Gangsters bem vestidos

Cillian Murphy estrela Peaky Blinders, um drama policial da BBC ambientado na Inglaterra do início do século 20 que está sendo lançado pela Netflix na terça-feira.

Como título, Peaky Blinders consegue ser mais intrigante e desanimador do que o normal. Em Birmingham, na Inglaterra, no início do século 20, aparentemente, o termo se referia a bonés pontiagudos usados ​​por membros de gangue que tinham lâminas de barbear costuradas nas costuras. No novo Série BBC sobre essas gangues, sempre que alguém tira o boné durante a batalha, a ação repentinamente fica em câmera lenta e balética, como se estivéssemos assistindo uma ginástica rítmica transmitida com sangue em vez de serpentinas.

Tirando o capacete com arma obscura, Peaky Blinders, cuja primeira temporada de seis episódios começa Netflix na terça-feira, é uma coisa familiar, o mais recente melodrama de gângster na confluência de Os miseráveis ​​e O Poderoso Chefão. Isso fará com que os telespectadores americanos se lembrem de Boardwalk Empire, que se passa aproximadamente no mesmo período de tempo e dá uma ênfase semelhante aos trajes e ao design. Mas sendo britânico, é menos solene e respeitável do que o programa americano. Tem um efeito mais teatral e artificial, em algum lugar entre music hall e videoclipe, pontuado pelos rumores sombrios de Nick Cave na trilha sonora.

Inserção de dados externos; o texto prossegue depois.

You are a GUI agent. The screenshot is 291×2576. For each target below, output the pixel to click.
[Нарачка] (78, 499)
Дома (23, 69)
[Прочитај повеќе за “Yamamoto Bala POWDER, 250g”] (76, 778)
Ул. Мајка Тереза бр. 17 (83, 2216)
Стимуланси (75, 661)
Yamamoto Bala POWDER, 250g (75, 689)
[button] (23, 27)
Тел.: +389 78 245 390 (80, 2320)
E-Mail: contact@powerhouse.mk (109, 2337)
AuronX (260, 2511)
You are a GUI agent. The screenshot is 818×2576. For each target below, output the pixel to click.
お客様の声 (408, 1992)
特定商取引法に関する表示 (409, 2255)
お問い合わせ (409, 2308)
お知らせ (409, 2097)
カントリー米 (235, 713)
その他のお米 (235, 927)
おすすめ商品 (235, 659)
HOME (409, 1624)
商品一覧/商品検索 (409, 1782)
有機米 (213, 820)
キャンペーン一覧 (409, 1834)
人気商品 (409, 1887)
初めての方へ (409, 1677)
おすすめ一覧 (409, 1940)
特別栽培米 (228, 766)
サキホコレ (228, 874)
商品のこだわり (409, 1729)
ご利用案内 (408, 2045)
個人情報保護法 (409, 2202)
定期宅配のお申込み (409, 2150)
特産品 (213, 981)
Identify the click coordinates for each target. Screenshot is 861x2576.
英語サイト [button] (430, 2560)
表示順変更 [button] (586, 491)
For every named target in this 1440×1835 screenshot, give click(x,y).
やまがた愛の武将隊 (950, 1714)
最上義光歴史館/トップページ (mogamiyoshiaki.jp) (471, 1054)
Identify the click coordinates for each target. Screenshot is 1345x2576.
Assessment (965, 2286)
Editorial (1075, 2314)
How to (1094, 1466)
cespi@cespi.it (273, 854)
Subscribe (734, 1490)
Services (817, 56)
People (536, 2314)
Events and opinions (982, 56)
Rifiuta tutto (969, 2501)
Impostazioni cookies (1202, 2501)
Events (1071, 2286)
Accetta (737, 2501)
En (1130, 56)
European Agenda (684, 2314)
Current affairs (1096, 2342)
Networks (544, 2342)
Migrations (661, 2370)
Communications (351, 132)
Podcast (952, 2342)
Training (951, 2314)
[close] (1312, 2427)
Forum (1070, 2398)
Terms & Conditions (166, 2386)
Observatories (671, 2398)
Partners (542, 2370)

O criador do programa, Steven Knight, é principalmente um cara de longa-metragem - seus roteiros incluem Dirty Pretty Things, Eastern Promises e The Hundred-Foot Journey - e talvez ele estivesse com medo de ficar sem história, porque ele sobrecarrega Peaky Blinders. Além de várias gangues em guerra, uma delas Roma, ele nos dá o Exército Republicano Irlandês e organizadores de sindicatos comunistas, todos atuando à sombra da recém-concluída Primeira Guerra Mundial.



O protagonista brutal, mas sensível é Tommy Shelby (Cillian Murphy), um herói de guerra com flashbacks do campo de batalha que, como Michael Corleone, quer transformar a gangue de sua família em um negócio legítimo. Seu principal oponente é Campbell (Sam Neill), um policial parecido com Javert da Irlanda do Norte. Há muito enredo, envolvendo armas roubadas e operações de bookmaking e romance malfadado, mas o show é principalmente sobre o belo mau humor de Shelby (os famosos olhos marcantes do Sr. Murphy fazem a maior parte do trabalho aqui) versus o fanatismo moralista de Campbell.

Peaky Blinders é alfabetizado (observe as referências visuais ao cruzamento de L'Atalante e Charon) e, às vezes, bonito, com evocações impressionantes de seções industriais infernais de Birmingham que têm um toque de ficção científica. Mas para uma novela extensa que embala maldições Roma, choque de bombas, cachimbos de haxixe, prostitutas de Chinatown e membros de gangue ostentando a versão de 1919 de um corte de cabelo de boy band raspado pela metade, não tem suco suficiente. Sua atenção pode começar a vagar antes que as tampas sejam retiradas para o grande confronto.